## EXERCISE DETAILS
Note how many lines in the entries below contain the string "consistent", and answer with that number and no other text.

- - -

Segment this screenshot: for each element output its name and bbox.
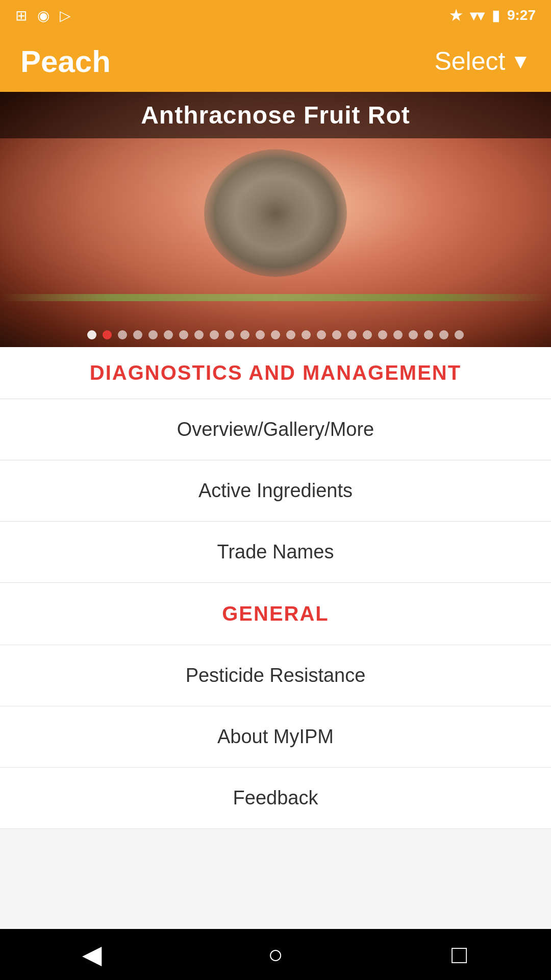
- overview-label: Overview/Gallery/More: [177, 419, 374, 440]
- dot-10[interactable]: [225, 330, 234, 339]
- disease-image-section: Anthracnose Fruit Rot: [0, 92, 551, 347]
- menu-section: DIAGNOSTICS AND MANAGEMENT Overview/Gall…: [0, 347, 551, 829]
- home-icon: ○: [268, 940, 283, 969]
- app-title: Peach: [20, 44, 111, 79]
- pesticide-resistance-label: Pesticide Resistance: [186, 665, 366, 686]
- menu-item-feedback[interactable]: Feedback: [0, 768, 551, 829]
- active-ingredients-label: Active Ingredients: [198, 480, 353, 501]
- dot-9[interactable]: [210, 330, 219, 339]
- dot-13[interactable]: [271, 330, 280, 339]
- select-dropdown[interactable]: Select ▼: [434, 46, 531, 76]
- dot-16[interactable]: [317, 330, 326, 339]
- dot-1[interactable]: [87, 330, 96, 339]
- gallery-icon: ⊞: [15, 7, 27, 24]
- dot-15[interactable]: [302, 330, 311, 339]
- menu-item-active-ingredients[interactable]: Active Ingredients: [0, 460, 551, 522]
- menu-item-about-myipm[interactable]: About MyIPM: [0, 706, 551, 768]
- dot-11[interactable]: [240, 330, 249, 339]
- back-button[interactable]: ◀: [61, 934, 122, 975]
- dot-2[interactable]: [103, 330, 112, 339]
- select-label: Select: [434, 46, 505, 76]
- status-bar: ⊞ ◉ ▷ ★ ▾▾ ▮ 9:27: [0, 0, 551, 31]
- recent-button[interactable]: □: [429, 934, 490, 975]
- general-label: GENERAL: [222, 602, 329, 625]
- dot-22[interactable]: [409, 330, 418, 339]
- dot-25[interactable]: [455, 330, 464, 339]
- status-right: ★ ▾▾ ▮ 9:27: [449, 7, 536, 24]
- menu-item-pesticide-resistance[interactable]: Pesticide Resistance: [0, 645, 551, 706]
- home-button[interactable]: ○: [245, 934, 306, 975]
- stem-line: [0, 294, 551, 301]
- disease-title-overlay: Anthracnose Fruit Rot: [0, 92, 551, 138]
- bottom-navigation: ◀ ○ □: [0, 929, 551, 980]
- recent-icon: □: [452, 940, 467, 969]
- wifi-icon: ▾▾: [470, 7, 484, 24]
- time-display: 9:27: [507, 7, 536, 23]
- dot-4[interactable]: [133, 330, 142, 339]
- dot-12[interactable]: [256, 330, 265, 339]
- triangle-icon: ▷: [60, 7, 71, 24]
- disease-title: Anthracnose Fruit Rot: [141, 102, 410, 129]
- status-icons-left: ⊞ ◉ ▷: [15, 7, 71, 24]
- dot-18[interactable]: [347, 330, 357, 339]
- dot-6[interactable]: [164, 330, 173, 339]
- menu-item-trade-names[interactable]: Trade Names: [0, 522, 551, 583]
- dot-14[interactable]: [286, 330, 295, 339]
- dot-20[interactable]: [378, 330, 387, 339]
- battery-icon: ▮: [492, 7, 499, 24]
- dot-3[interactable]: [118, 330, 127, 339]
- chevron-down-icon: ▼: [510, 50, 531, 73]
- back-icon: ◀: [82, 940, 102, 969]
- dot-24[interactable]: [439, 330, 448, 339]
- app-header: Peach Select ▼: [0, 31, 551, 92]
- about-myipm-label: About MyIPM: [217, 726, 334, 747]
- dot-7[interactable]: [179, 330, 188, 339]
- carousel-dots: [0, 330, 551, 339]
- circle-icon: ◉: [37, 7, 49, 24]
- dot-19[interactable]: [363, 330, 372, 339]
- diagnostics-title: DIAGNOSTICS AND MANAGEMENT: [90, 361, 461, 384]
- dot-21[interactable]: [393, 330, 403, 339]
- dot-8[interactable]: [194, 330, 204, 339]
- feedback-label: Feedback: [233, 787, 318, 808]
- menu-item-general[interactable]: GENERAL: [0, 583, 551, 645]
- trade-names-label: Trade Names: [217, 541, 334, 562]
- dot-5[interactable]: [148, 330, 158, 339]
- dot-17[interactable]: [332, 330, 341, 339]
- dot-23[interactable]: [424, 330, 433, 339]
- bluetooth-icon: ★: [449, 7, 462, 24]
- menu-item-overview[interactable]: Overview/Gallery/More: [0, 399, 551, 460]
- diagnostics-header: DIAGNOSTICS AND MANAGEMENT: [0, 347, 551, 399]
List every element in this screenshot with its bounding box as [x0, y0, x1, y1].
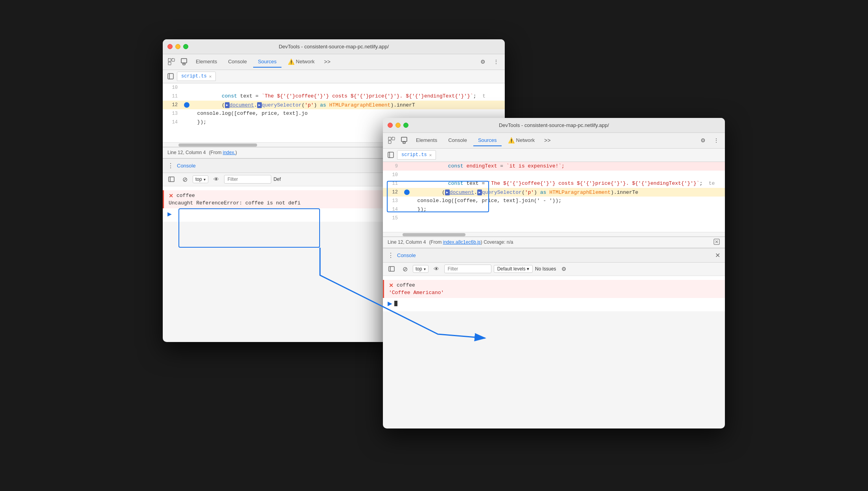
window-title-front: DevTools - consistent-source-map-pc.netl… — [499, 122, 609, 128]
warning-icon-back: ⚠️ — [288, 59, 294, 65]
inspect-icon[interactable] — [166, 56, 177, 67]
clear-console-icon-front[interactable]: ⊘ — [399, 263, 410, 274]
console-input-row-front: ▶ — [383, 299, 725, 308]
traffic-lights-back — [167, 44, 188, 49]
console-filter-input-front[interactable] — [444, 265, 491, 273]
svg-rect-3 — [181, 59, 187, 63]
eye-icon-front[interactable]: 👁 — [431, 263, 442, 274]
svg-rect-9 — [388, 137, 391, 140]
console-close-front[interactable]: ✕ — [715, 252, 720, 259]
more-options-icon-back[interactable]: ⋮ — [491, 56, 502, 67]
context-selector-front[interactable]: top ▾ — [413, 265, 428, 273]
error-name-back: coffee — [177, 193, 195, 199]
file-tab-bar-front: script.ts ✕ — [383, 149, 725, 162]
console-toolbar-front: ⊘ top ▾ 👁 Default levels ▾ No Issues ⚙ — [383, 263, 725, 276]
breakpoint-12-front — [404, 189, 410, 195]
svg-rect-2 — [168, 62, 171, 65]
maximize-button-front[interactable] — [403, 123, 408, 128]
value-entry-front: ✕ coffee 'Coffee Americano' — [383, 280, 725, 298]
file-tab-back[interactable]: script.ts ✕ — [177, 72, 216, 81]
close-button-front[interactable] — [388, 123, 393, 128]
sidebar-toggle-back[interactable] — [166, 72, 175, 81]
minimize-button-back[interactable] — [175, 44, 180, 49]
status-bar-front: Line 12, Column 4 (From index.a8c1ec6b.j… — [383, 237, 725, 248]
console-header-front: ⋮ Console ✕ — [383, 248, 725, 263]
tab-elements-front[interactable]: Elements — [411, 135, 442, 146]
svg-rect-19 — [389, 267, 394, 271]
tab-sources-back[interactable]: Sources — [253, 56, 281, 68]
value-result-front: 'Coffee Americano' — [389, 289, 720, 296]
context-dropdown-arrow-front: ▾ — [424, 267, 426, 271]
console-sidebar-icon-front[interactable] — [386, 263, 397, 274]
device-toggle-icon-front[interactable] — [399, 135, 410, 146]
value-name-front: coffee — [397, 282, 415, 288]
warning-icon-front: ⚠️ — [508, 137, 515, 143]
dt-toolbar-back: Elements Console Sources ⚠️ Network >> ⚙… — [163, 54, 505, 70]
cursor-position-front: Line 12, Column 4 — [388, 239, 426, 245]
clear-console-icon-back[interactable]: ⊘ — [179, 174, 190, 185]
console-default-levels-back[interactable]: Def — [274, 177, 281, 182]
code-line-9-front: 9 const endingText = `it is expensive!`; — [383, 162, 725, 171]
tab-network-back[interactable]: ⚠️ Network — [283, 56, 320, 68]
file-tab-name-back: script.ts — [181, 74, 207, 79]
inspect-icon-front[interactable] — [386, 135, 397, 146]
scrollbar-front[interactable] — [383, 232, 725, 237]
console-sidebar-icon-back[interactable] — [166, 174, 177, 185]
svg-rect-12 — [401, 137, 407, 142]
source-link-back[interactable]: index. — [223, 150, 235, 155]
console-menu-back[interactable]: ⋮ — [167, 162, 174, 169]
source-link-front[interactable]: index.a8c1ec6b.js — [443, 239, 481, 245]
settings-icon-back[interactable]: ⚙ — [477, 56, 488, 67]
console-settings-icon-front[interactable]: ⚙ — [558, 263, 569, 274]
file-tab-front[interactable]: script.ts ✕ — [397, 150, 436, 160]
more-tabs-front[interactable]: >> — [541, 136, 554, 145]
coverage-icon — [713, 238, 720, 246]
default-levels-btn-front[interactable]: Default levels ▾ — [494, 265, 533, 273]
tab-network-front[interactable]: ⚠️ Network — [503, 135, 540, 147]
title-bar-front: DevTools - consistent-source-map-pc.netl… — [383, 118, 725, 133]
svg-rect-0 — [168, 59, 171, 61]
device-toggle-icon[interactable] — [178, 56, 189, 67]
context-selector-back[interactable]: top ▾ — [193, 175, 208, 183]
code-line-13-front: 13 console.log([coffee, price, text].joi… — [383, 197, 725, 205]
console-menu-front[interactable]: ⋮ — [388, 252, 394, 259]
scrollbar-thumb-back[interactable] — [178, 143, 257, 147]
more-options-icon-front[interactable]: ⋮ — [711, 135, 722, 146]
tab-console-back[interactable]: Console — [223, 56, 252, 68]
svg-rect-11 — [388, 141, 391, 143]
traffic-lights-front — [388, 123, 408, 128]
console-section-front: ⋮ Console ✕ ⊘ top ▾ 👁 — [383, 248, 725, 311]
context-dropdown-arrow-back: ▾ — [204, 177, 206, 182]
tab-sources-front[interactable]: Sources — [473, 135, 502, 146]
svg-rect-14 — [388, 152, 394, 158]
scrollbar-thumb-front[interactable] — [403, 233, 465, 236]
more-tabs-back[interactable]: >> — [321, 57, 333, 66]
error-icon-back: ✕ — [169, 193, 173, 199]
scene: DevTools - consistent-source-map-pc.netl… — [163, 39, 705, 452]
value-header-front: ✕ coffee — [389, 282, 720, 289]
eye-icon-back[interactable]: 👁 — [211, 174, 222, 185]
svg-rect-5 — [168, 74, 173, 79]
maximize-button-back[interactable] — [183, 44, 188, 49]
console-filter-input-back[interactable] — [224, 175, 271, 184]
code-line-15-front: 15 — [383, 214, 725, 223]
devtools-window-front: DevTools - consistent-source-map-pc.netl… — [383, 118, 725, 428]
prompt-arrow-front: ▶ — [388, 300, 392, 307]
minimize-button-front[interactable] — [395, 123, 401, 128]
toolbar-right-back: ⚙ ⋮ — [477, 56, 502, 67]
title-bar-back: DevTools - consistent-source-map-pc.netl… — [163, 39, 505, 54]
console-title-front: Console — [397, 252, 416, 258]
settings-icon-front[interactable]: ⚙ — [697, 135, 708, 146]
code-line-14-front: 14 }); — [383, 205, 725, 214]
cursor-position-back: Line 12, Column 4 — [167, 150, 206, 155]
tab-elements-back[interactable]: Elements — [191, 56, 222, 68]
tab-console-front[interactable]: Console — [443, 135, 472, 146]
file-tab-close-front[interactable]: ✕ — [429, 153, 432, 158]
value-string-front: 'Coffee Americano' — [389, 290, 444, 296]
console-title-back: Console — [177, 163, 196, 169]
close-button-back[interactable] — [167, 44, 173, 49]
breakpoint-12-back — [184, 102, 189, 108]
svg-rect-4 — [183, 63, 185, 65]
file-tab-close-back[interactable]: ✕ — [209, 74, 212, 79]
sidebar-toggle-front[interactable] — [386, 150, 395, 160]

- - -

## THE ANSWER
5